What’s worse is that, in changing their name from Lady Antebellum to Lady A and in copyrighting the name Lady A so long ago, the band didn’t check to see if the name was already taken.  Up in the state of Washington, Anita White had been performing under the name Lady A for better than 30 years, first as part of a Motown group called Lady A & the Baby Blues Funk Band for 18 years, then as a solo artist under the name Lady A.  She has released four solo albums under that name since 2010 with a live album scheduled for release this year.  Anita White has built a brand around being Lady A for a long time.

After Lady Antebellum announced their name change to Lady A, music streaming services immediately began reflecting the new name.  For the original Lady A, however, this meant her fans could no longer find her music on the streaming services as the new Lady A topped out the music searches.  This led White to call out Lady Antebellum for usurping her name.  While Lady Antebellum was apologetic, they nonetheless insisted on keeping the name in settlement discussions with White, although they were willing to allow White to continue to use the name as well.  This was understandably a problem for White.  Why would she want to share a name that she had spent the better part of her adult life using and building her brand around?

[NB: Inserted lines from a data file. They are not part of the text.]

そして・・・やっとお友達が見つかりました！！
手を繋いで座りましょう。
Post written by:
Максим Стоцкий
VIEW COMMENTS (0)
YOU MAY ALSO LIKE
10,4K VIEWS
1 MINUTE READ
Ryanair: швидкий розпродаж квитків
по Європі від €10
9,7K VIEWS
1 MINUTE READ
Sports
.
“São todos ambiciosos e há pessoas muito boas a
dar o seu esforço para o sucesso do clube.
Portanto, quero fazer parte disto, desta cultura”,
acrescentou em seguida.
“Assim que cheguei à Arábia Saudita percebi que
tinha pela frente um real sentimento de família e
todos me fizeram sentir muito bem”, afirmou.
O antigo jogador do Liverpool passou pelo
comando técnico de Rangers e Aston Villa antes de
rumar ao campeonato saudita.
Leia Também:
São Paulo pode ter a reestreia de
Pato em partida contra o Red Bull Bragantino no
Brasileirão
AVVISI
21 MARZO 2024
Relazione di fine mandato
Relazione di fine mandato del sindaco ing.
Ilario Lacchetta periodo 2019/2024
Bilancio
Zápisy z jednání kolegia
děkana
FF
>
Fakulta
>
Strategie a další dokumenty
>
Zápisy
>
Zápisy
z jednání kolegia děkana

When the settlement discussions inevitably broke down–there was no real way for two different artists to share a name–what Lady Antebellum did next was particularly loathsome.  They filed suit against White asking a court for a declaration that they be allowed to use the Lady A name.  Although they are not asking the court to prevent White from using the Lady A name, if they win, White’s career as Lady A will be effectively over.  There is no way she can compete with Nashville superstars, whose music will dominate the Lady A name on music streaming services.

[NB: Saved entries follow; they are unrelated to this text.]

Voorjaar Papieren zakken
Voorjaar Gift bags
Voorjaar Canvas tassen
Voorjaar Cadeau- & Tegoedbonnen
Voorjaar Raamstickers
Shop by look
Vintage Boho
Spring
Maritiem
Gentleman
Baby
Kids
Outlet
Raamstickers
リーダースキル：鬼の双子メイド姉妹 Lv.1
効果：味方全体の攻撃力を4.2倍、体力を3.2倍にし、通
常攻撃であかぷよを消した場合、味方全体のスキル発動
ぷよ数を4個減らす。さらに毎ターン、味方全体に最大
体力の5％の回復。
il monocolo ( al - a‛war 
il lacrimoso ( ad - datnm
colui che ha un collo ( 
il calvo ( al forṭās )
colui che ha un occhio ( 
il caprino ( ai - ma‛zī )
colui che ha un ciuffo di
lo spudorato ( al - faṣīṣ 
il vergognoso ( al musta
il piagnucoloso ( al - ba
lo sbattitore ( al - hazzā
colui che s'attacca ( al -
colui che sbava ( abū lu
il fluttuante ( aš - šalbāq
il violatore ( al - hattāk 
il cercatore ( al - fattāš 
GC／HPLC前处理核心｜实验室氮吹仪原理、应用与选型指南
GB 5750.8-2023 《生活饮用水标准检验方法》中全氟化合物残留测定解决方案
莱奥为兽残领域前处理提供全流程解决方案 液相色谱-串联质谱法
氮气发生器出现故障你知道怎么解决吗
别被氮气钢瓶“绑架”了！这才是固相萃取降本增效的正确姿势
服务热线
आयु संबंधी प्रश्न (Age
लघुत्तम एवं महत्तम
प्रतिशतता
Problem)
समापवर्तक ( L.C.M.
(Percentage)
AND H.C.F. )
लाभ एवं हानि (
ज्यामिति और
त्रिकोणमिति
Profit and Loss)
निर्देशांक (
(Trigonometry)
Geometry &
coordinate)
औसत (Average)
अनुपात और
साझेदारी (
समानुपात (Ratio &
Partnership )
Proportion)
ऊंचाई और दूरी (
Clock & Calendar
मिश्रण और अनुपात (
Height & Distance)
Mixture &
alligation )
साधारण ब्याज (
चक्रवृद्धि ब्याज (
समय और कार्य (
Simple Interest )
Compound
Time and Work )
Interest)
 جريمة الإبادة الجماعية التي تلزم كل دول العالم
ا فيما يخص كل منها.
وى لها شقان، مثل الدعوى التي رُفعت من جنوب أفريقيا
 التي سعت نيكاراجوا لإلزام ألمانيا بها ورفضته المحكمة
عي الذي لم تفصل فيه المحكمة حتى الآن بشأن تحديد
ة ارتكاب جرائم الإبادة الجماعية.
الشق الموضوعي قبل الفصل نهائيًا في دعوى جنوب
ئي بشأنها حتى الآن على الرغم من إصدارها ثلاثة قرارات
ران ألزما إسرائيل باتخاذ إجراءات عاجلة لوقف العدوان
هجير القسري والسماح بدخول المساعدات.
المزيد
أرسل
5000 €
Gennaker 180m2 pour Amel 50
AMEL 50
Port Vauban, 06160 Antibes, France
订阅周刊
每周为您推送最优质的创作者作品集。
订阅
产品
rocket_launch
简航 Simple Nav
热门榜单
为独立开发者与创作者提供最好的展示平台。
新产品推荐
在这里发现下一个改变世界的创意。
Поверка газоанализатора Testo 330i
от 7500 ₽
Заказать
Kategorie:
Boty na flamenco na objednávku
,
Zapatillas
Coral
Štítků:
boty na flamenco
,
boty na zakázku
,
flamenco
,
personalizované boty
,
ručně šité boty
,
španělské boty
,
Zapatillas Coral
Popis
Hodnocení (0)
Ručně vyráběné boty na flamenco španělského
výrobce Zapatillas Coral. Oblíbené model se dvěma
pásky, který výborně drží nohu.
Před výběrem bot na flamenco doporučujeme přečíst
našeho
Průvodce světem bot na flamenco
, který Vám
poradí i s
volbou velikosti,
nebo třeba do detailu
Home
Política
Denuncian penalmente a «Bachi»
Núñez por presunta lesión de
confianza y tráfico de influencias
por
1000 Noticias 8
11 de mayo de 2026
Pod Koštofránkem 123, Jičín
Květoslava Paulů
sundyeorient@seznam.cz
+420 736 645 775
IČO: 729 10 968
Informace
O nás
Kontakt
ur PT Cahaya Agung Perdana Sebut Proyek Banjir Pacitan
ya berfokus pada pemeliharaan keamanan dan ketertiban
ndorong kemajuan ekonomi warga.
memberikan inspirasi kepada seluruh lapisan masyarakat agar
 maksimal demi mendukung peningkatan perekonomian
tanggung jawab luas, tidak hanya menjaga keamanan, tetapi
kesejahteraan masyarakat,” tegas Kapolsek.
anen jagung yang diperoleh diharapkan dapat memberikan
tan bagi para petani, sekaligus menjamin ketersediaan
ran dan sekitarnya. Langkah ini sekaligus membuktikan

In sum, Lady Antebellum has belatedly realized that their name is offensive to African-Americans.  So they have changed their name to a name that doesn’t completely erase its offensiveness and has stolen their new name from a long-time black blues singer.  Then, instead of apologizing about the name conflict and choosing something else, they take the original Lady A to court to legalize their name theft.  To put it more succinctly, they had a name that memorialized the theft of African-American labor and now seek to steal the labor of an African-American woman.  This is how not to be part of the solution.